Sur beaucoup de points importants de la vie de Molière, on était réduit jusqu'ici à des conjectures. Désormais elles feront place à des faits, et à des faits solidement établis Là où les preuves authentiques manquaient le plus, elles abonderont; là où régnait le doute, il s'établira désormais la certitude la plus ferme que l'histoire puisse produire. Et d'où viendra ce changement? D'une idée qui paraît ingénieuse à force d'être simple, mais dont l'exécution demandait de la suite et de la persévérance. Molière, tout grand homme qu'il devait être pour la postérité et qu'il était déjà pour plusieurs de ses contemporains, Molière était soumis, dans la pratique de la vie civile, aux lois ordinaires et à toutes les formalités qu'elles prescrivent pour

les actes plus ou moins solennels.
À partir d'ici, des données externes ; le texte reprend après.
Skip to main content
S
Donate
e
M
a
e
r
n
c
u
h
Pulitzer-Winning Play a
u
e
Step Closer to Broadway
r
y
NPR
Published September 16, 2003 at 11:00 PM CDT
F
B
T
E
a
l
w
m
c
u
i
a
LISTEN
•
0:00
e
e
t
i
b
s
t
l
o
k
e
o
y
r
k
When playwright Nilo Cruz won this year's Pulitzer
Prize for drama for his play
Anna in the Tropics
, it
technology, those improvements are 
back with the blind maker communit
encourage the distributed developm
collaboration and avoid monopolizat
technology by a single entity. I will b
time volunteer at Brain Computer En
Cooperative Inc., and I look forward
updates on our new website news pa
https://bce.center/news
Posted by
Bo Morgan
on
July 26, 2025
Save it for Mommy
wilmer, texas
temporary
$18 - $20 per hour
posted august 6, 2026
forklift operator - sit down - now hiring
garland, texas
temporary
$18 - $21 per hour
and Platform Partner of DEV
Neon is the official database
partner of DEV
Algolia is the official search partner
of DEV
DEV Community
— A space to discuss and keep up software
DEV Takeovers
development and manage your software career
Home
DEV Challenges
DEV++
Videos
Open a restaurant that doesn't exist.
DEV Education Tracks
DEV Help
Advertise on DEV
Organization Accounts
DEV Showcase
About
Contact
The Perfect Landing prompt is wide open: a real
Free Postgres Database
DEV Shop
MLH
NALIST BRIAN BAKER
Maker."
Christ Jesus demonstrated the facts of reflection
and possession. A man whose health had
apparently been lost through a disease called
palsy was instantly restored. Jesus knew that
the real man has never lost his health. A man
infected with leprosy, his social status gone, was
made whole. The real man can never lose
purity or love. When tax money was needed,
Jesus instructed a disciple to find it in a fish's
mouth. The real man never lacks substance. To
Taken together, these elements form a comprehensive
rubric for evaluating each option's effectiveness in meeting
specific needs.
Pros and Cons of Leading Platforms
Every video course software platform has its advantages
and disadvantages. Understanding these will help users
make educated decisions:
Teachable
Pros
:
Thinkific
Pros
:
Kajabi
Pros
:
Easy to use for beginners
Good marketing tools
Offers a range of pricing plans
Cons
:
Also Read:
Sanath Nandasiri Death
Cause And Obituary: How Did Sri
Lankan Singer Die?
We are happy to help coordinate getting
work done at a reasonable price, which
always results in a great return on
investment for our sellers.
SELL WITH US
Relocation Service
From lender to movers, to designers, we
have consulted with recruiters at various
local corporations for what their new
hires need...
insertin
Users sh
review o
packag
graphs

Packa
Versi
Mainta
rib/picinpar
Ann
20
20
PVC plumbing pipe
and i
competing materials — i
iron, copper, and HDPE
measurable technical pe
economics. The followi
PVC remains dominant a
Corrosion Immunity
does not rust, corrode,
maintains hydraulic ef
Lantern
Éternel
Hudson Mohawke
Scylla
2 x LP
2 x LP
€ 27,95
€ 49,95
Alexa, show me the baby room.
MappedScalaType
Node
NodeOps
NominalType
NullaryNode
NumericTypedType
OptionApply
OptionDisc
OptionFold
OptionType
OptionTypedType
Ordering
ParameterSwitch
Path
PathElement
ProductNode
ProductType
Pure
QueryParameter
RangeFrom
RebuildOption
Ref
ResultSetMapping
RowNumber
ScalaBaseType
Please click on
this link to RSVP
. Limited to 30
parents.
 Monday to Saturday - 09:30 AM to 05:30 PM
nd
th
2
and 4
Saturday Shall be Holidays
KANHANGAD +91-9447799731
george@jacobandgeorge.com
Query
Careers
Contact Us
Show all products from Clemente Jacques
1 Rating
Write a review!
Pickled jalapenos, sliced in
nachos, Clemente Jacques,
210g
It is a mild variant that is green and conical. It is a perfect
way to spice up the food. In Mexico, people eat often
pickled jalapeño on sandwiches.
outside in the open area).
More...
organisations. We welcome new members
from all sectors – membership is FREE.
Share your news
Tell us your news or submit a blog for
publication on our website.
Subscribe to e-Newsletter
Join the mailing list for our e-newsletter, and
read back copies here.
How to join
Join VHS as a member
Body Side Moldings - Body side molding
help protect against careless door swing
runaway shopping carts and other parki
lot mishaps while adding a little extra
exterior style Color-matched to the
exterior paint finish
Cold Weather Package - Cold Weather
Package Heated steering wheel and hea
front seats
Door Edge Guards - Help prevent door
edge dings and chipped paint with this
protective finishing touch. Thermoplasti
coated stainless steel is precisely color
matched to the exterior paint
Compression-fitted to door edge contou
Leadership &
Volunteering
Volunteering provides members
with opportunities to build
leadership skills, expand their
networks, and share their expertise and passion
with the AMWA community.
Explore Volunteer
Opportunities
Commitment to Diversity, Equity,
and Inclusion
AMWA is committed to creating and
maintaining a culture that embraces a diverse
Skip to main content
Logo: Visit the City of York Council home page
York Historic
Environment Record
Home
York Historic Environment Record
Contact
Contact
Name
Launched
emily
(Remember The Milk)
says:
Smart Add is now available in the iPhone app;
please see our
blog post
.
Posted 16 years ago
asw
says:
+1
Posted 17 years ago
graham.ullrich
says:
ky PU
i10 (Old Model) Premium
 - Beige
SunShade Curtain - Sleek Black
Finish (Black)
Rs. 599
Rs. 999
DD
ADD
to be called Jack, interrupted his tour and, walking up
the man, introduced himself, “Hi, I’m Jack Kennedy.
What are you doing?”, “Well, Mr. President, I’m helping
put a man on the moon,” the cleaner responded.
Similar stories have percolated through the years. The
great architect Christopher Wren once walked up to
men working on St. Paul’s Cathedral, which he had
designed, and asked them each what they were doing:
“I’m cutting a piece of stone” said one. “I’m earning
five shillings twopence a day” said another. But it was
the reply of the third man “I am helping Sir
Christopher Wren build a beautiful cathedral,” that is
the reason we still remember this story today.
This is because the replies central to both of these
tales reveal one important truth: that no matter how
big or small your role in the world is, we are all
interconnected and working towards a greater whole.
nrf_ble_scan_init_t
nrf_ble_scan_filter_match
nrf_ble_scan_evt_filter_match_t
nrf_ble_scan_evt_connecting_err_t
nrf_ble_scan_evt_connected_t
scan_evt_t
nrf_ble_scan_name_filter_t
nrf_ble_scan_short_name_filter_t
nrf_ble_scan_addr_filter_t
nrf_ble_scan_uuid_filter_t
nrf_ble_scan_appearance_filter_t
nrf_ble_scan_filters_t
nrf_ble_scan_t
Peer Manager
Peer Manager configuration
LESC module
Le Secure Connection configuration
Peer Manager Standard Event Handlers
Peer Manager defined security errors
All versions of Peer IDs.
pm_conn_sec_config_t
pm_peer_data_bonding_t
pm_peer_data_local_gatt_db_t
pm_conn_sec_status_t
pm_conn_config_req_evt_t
Sa naissance, son mariage, sa mort, la naissance de ses enfants, les naissances, mariages ou décès survenus dans sa famille; les testaments, successions, partages dans lesquels lui ou les siens étaient intéressés; les engagements plus ou moins importants qu'il contractait, et ceux que l'on contractait envers lui tous ces actes et bien d'autres ont dû être consignés quelque part, dans des papiers authentiques; et l'on ne voit pas pourquoi ces papiers n'auraient pas été conservés dans les dépôts publics ou particuliers, où vont s'enfouir toutes les pièces de notoriété garantissant les droits et les intérêts du premier venu.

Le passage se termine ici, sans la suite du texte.